Nevertheless, the limitations mentioned above do help to shine light on the areas in which additional research is needed in order to establish the relationship between self-kindness and depressive symptoms. In future research, it is important to see whether a more extended or larger “dose” of self-kindness boosting would allow for a different outcome. For instance, one could allow for a word scramble task with more sentences containing priming words, or another priming task that has a longer priming time. Secondly, exposing youth to explicit self-kindness boosting for a longer period or through different means than instructions on a screen may give different results. For example, one could try to give instructions verbally or even give an extensive self-kindness training to youth with depressive symptoms. Another suggestion is to try audio instruction, which might be more appropriate for this age range. Lastly, future research could provide much more information about the performance of implicit self-kindness boosting if physiological data is included. Another option is to look into subjective measures that are specifically designed to pick up on emotions on an implicit level, like the Implicit Positive and Negative Affect Test (IPANAT, Quirin, Kazén & Kuhl, 2009). The present study did not include such measures, as we were interested to see if standard subjective measures could also provide information on implicit boosting based on previous literature. However, no evidence could be found for this expectation, suggesting that implicit emotion regulation might be easier to detect through implicit measures.
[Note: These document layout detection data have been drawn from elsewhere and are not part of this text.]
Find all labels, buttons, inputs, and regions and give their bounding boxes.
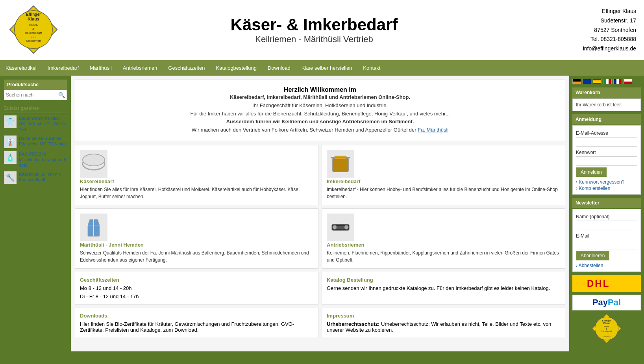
nav-imkereibedarf[interactable]: Imkereibedarf [42, 60, 84, 76]
newsletter-content: Name (optional) E-Mail Abonnieren Abbest… [572, 209, 641, 272]
flag-fr[interactable] [613, 79, 622, 84]
search-input[interactable] [6, 92, 58, 98]
svg-point-19 [344, 225, 348, 229]
paypal-logo: PayPal [572, 295, 641, 310]
recent-item-link[interactable]: Käsehobel 50 mm mit Kunststoffgriff [19, 171, 67, 183]
contact-name: Effinger Klaus [557, 7, 636, 16]
svg-text:Keilriemen: Keilriemen [603, 336, 611, 338]
right-sidebar: Warenkorb Ihr Warenkorb ist leer. Anmeld… [569, 76, 644, 351]
svg-rect-13 [331, 157, 350, 158]
login-button[interactable]: Anmelden [576, 167, 607, 177]
kaesereibedarf-title: Käsereibedarf [80, 178, 313, 184]
imkereibedarf-card: Imkereibedarf Imkereibedarf - Hier könne… [322, 145, 565, 205]
katalog-title: Katalog Bestellung [327, 277, 560, 283]
nav-maerithuesli[interactable]: Märithüsli [84, 60, 117, 76]
anmeldung-content: E-Mail-Adresse Kennwort Anmelden Kennwor… [572, 125, 641, 195]
flag-cz[interactable] [624, 79, 632, 84]
search-button[interactable]: 🔍 [58, 92, 65, 98]
welcome-line5: Ausserdem führen wir Keilriemen und sons… [226, 119, 414, 124]
maerithuesli-link[interactable]: Fa. Märithüsli [418, 127, 448, 133]
svg-text:Käser-: Käser- [29, 23, 38, 27]
downloads-text: Hier finden Sie Bio-Zertifikate für Kräu… [80, 321, 313, 333]
impressum-text: Urheberrechtsschutz: Urheberrechtsschutz… [327, 321, 560, 333]
recent-item-image: 👕 [4, 115, 17, 128]
contact-email: info@effingerklaus.de [557, 44, 636, 54]
site-subtitle: Keilriemen - Märithüsli Vertrieb [79, 34, 550, 45]
downloads-card: Downloads Hier finden Sie Bio-Zertifikat… [75, 308, 318, 338]
flag-de[interactable] [572, 79, 581, 84]
create-account-link[interactable]: Konto erstellen [576, 186, 637, 191]
subscribe-button[interactable]: Abonnieren [576, 251, 609, 260]
welcome-section: Herzlich Willkommen im Käsereibedarf, Im… [75, 80, 565, 141]
kaesereibedarf-card: Käsereibedarf Hier finden Sie alles für … [75, 145, 318, 205]
welcome-line3: Ihr Fachgeschäft für Käsereien, Hofkäser… [81, 102, 559, 110]
forgot-password-link[interactable]: Kennwort vergessen? [576, 179, 637, 185]
kaesereibedarf-text: Hier finden Sie alles für Ihre Käserei, … [80, 186, 313, 200]
svg-text:Imkerbedarf: Imkerbedarf [601, 331, 612, 332]
newsletter-email-field[interactable] [576, 240, 637, 249]
svg-point-10 [83, 154, 105, 166]
antriebsriemen-text: Keilriemen, Flachriemen, Rippenbänder, K… [327, 249, 560, 264]
recent-item-link[interactable]: Damenbluse Susanne Edelweiss MK EDW blau [19, 136, 67, 147]
email-field[interactable] [576, 137, 637, 147]
svg-text:Klaus: Klaus [603, 322, 611, 325]
impressum-card: Impressum Urheberrechtsschutz: Urheberre… [322, 308, 565, 338]
newsletter-header: Newsletter [572, 198, 641, 208]
svg-text:Klaus: Klaus [28, 17, 39, 21]
contact-phone: Tel. 08321-805888 [557, 35, 636, 44]
nav-antriebsriemen[interactable]: Antriebsriemen [117, 60, 163, 76]
svg-text:&: & [32, 27, 35, 31]
site-title: Käser- & Imkerbedarf [79, 16, 550, 34]
recent-item-image: 🔧 [4, 171, 17, 184]
svg-text:• • •: • • • [31, 35, 36, 39]
nav-kaeseiartikel[interactable]: Käsereiartikel [0, 60, 42, 76]
flag-en[interactable] [583, 79, 591, 84]
kaesereibedarf-image [80, 150, 107, 178]
search-header: Produktsuche [4, 80, 67, 90]
svg-text:Keilriemen: Keilriemen [26, 39, 41, 43]
warenkorb-header: Warenkorb [572, 87, 641, 98]
dhl-logo: DHL ●●●●● [572, 275, 641, 292]
recent-item-link[interactable]: BAC-PROBIO Mischkultur für Joghurt 5 dos… [19, 151, 67, 168]
nav-kaese-selber[interactable]: Käse selber herstellen [296, 60, 358, 76]
warenkorb-empty: Ihr Warenkorb ist leer. [572, 98, 641, 111]
effinger-logo-small: Effinger Klaus Käser- & Imkerbedarf • • … [591, 313, 622, 344]
nav-katalogbestellung[interactable]: Katalogbestellung [211, 60, 262, 76]
svg-text:Käser-: Käser- [604, 326, 610, 328]
recently-viewed-header: Zuletzt gesehen [4, 104, 67, 113]
unsubscribe-link[interactable]: Abbestellen [576, 263, 637, 268]
list-item: 👕 Bauernhemd hellblau OK für Kinder Gr. … [4, 115, 67, 132]
nav-download[interactable]: Download [262, 60, 296, 76]
antriebsriemen-image [327, 214, 354, 241]
nav-geschaeftszeiten[interactable]: Geschäftszeiten [163, 60, 210, 76]
maerithuesli-image [80, 214, 107, 241]
anmeldung-header: Anmeldung [572, 114, 641, 124]
flag-es[interactable] [593, 79, 601, 84]
recent-item-image: 👔 [4, 136, 17, 148]
language-flags [572, 79, 641, 84]
imkereibedarf-text: Imkereibedarf - Hier können Hobby- und B… [327, 186, 560, 200]
password-field[interactable] [576, 156, 637, 166]
geschaeftszeiten-title: Geschäftszeiten [80, 277, 313, 283]
maerithuesli-title: Märithüsli - Jenni Hemden [80, 241, 313, 248]
flag-it[interactable] [603, 79, 612, 84]
imkereibedarf-title: Imkereibedarf [327, 178, 560, 184]
antriebsriemen-title: Antriebsriemen [327, 241, 560, 248]
maerithuesli-card: Märithüsli - Jenni Hemden Schweizer Qual… [75, 208, 318, 269]
contact-area: Effinger Klaus Sudetenstr. 17 87527 Sont… [557, 7, 636, 54]
main-nav: Käsereiartikel Imkereibedarf Märithüsli … [0, 60, 644, 76]
list-item: 🔧 Käsehobel 50 mm mit Kunststoffgriff [4, 171, 67, 184]
recent-item-link[interactable]: Bauernhemd hellblau OK für Kinder Gr. 74… [19, 115, 67, 132]
svg-text:• • •: • • • [605, 333, 608, 335]
nav-kontakt[interactable]: Kontakt [357, 60, 386, 76]
geschaeftszeiten-card: Geschäftszeiten Mo 8 - 12 und 14 - 20h D… [75, 272, 318, 305]
search-box: 🔍 [4, 90, 67, 100]
list-item: 👔 Damenbluse Susanne Edelweiss MK EDW bl… [4, 136, 67, 148]
title-area: Käser- & Imkerbedarf Keilriemen - Märith… [71, 16, 557, 44]
welcome-line4: Für die Imker haben wir alles für die Bi… [81, 110, 559, 118]
svg-text:Imkerbedarf: Imkerbedarf [25, 31, 42, 35]
newsletter-name-field[interactable] [576, 221, 637, 230]
welcome-line6: Wir machen auch den Vertrieb von Folkore… [81, 126, 559, 134]
geschaeftszeiten-line1: Mo 8 - 12 und 14 - 20h [80, 285, 313, 291]
imkereibedarf-image [327, 150, 354, 178]
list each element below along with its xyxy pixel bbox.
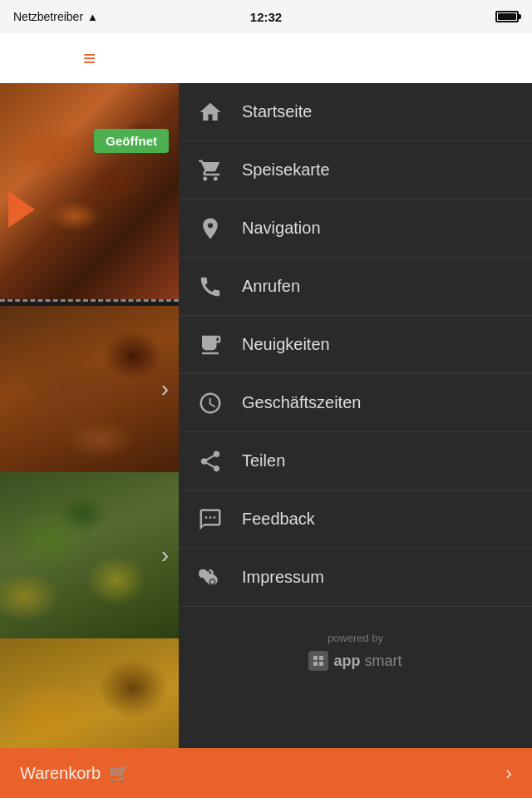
food-image-1: Geöffnet xyxy=(0,83,179,299)
footer-label-text: Warenkorb xyxy=(20,764,101,783)
battery-indicator xyxy=(495,11,519,22)
menu-item-impressum[interactable]: Impressum xyxy=(179,549,532,607)
main-layout: Geöffnet › › Startseite xyxy=(0,83,532,790)
carrier-label: Netzbetreiber ▲ xyxy=(13,10,98,23)
menu-label-impressum: Impressum xyxy=(242,568,324,587)
handshake-icon xyxy=(195,563,225,593)
appsmart-logo: app smart xyxy=(308,651,401,671)
menu-label-teilen: Teilen xyxy=(242,451,285,470)
menu-item-navigation[interactable]: Navigation xyxy=(179,200,532,258)
cart-footer-icon: 🛒 xyxy=(109,763,130,783)
menu-item-neuigkeiten[interactable]: Neuigkeiten xyxy=(179,316,532,374)
share-icon xyxy=(195,446,225,476)
footer-chevron-icon: › xyxy=(505,761,512,785)
powered-by-section: powered by app smart xyxy=(179,607,532,696)
chevron-right-icon-2: › xyxy=(161,542,169,569)
menu-label-feedback: Feedback xyxy=(242,510,315,529)
chevron-right-icon-1: › xyxy=(161,376,169,402)
dashed-divider xyxy=(0,299,179,306)
footer-warenkorb: Warenkorb 🛒 xyxy=(20,763,130,783)
top-nav: ≡ xyxy=(0,33,532,83)
hamburger-icon[interactable]: ≡ xyxy=(83,47,96,69)
food-image-3[interactable]: › xyxy=(0,472,179,638)
wifi-icon: ▲ xyxy=(87,11,98,23)
cart-icon xyxy=(195,155,225,185)
menu-label-anrufen: Anrufen xyxy=(242,277,300,296)
menu-toggle-area: ≡ xyxy=(0,33,179,83)
svg-rect-2 xyxy=(313,662,318,666)
phone-icon xyxy=(195,272,225,302)
open-badge: Geöffnet xyxy=(94,129,169,153)
food-image-2[interactable]: › xyxy=(0,306,179,472)
svg-rect-3 xyxy=(319,662,323,666)
menu-label-geschaeftszeiten: Geschäftszeiten xyxy=(242,393,361,412)
home-icon xyxy=(195,97,225,127)
status-bar: Netzbetreiber ▲ 12:32 xyxy=(0,0,532,33)
menu-item-geschaeftszeiten[interactable]: Geschäftszeiten xyxy=(179,374,532,432)
menu-label-navigation: Navigation xyxy=(242,219,321,238)
right-menu: Startseite Speisekarte Navigation xyxy=(179,83,532,798)
left-food-panel: Geöffnet › › xyxy=(0,83,179,798)
appsmart-icon xyxy=(308,651,328,671)
nav-icon xyxy=(195,214,225,244)
feedback-icon xyxy=(195,505,225,534)
clock-icon xyxy=(195,388,225,418)
menu-item-startseite[interactable]: Startseite xyxy=(179,83,532,141)
menu-item-speisekarte[interactable]: Speisekarte xyxy=(179,141,532,200)
svg-rect-1 xyxy=(319,656,323,660)
menu-item-anrufen[interactable]: Anrufen xyxy=(179,258,532,316)
menu-label-neuigkeiten: Neuigkeiten xyxy=(242,335,330,354)
footer-bar[interactable]: Warenkorb 🛒 › xyxy=(0,748,532,798)
menu-item-feedback[interactable]: Feedback xyxy=(179,490,532,549)
svg-rect-0 xyxy=(313,656,318,660)
orange-arrow-icon xyxy=(8,191,35,228)
clock: 12:32 xyxy=(250,10,282,24)
menu-label-speisekarte: Speisekarte xyxy=(242,160,330,180)
battery-icon xyxy=(495,11,519,22)
news-icon xyxy=(195,330,225,360)
powered-by-label: powered by xyxy=(328,632,383,644)
appsmart-name: app smart xyxy=(333,653,401,670)
menu-label-startseite: Startseite xyxy=(242,102,312,121)
menu-item-teilen[interactable]: Teilen xyxy=(179,432,532,490)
All in all, this study has shed light on ways that self-kindness boosting can possibly help lower depressive symptoms as experienced negative affect and self-criticism state. Eventhough current study did not see any significant effects of self-kindness boosting under the specific settings of the

experiment, it did shine light on which direction more extensive research is needed. By gaining insight into self-kindness boosting and how it could possibly serve as an adaptive emotion regulation strategy, one can develop more targeted and effective interventions and preventative programs to form a buffer against or tackle depressive symptoms in youth. This might eventually lead to reduction in the high prevalence and level of relapse of depression in youth. Continuing research into the concept of self-kindness –like current study- is therefore very important and could have significant theoretical and clinical implications.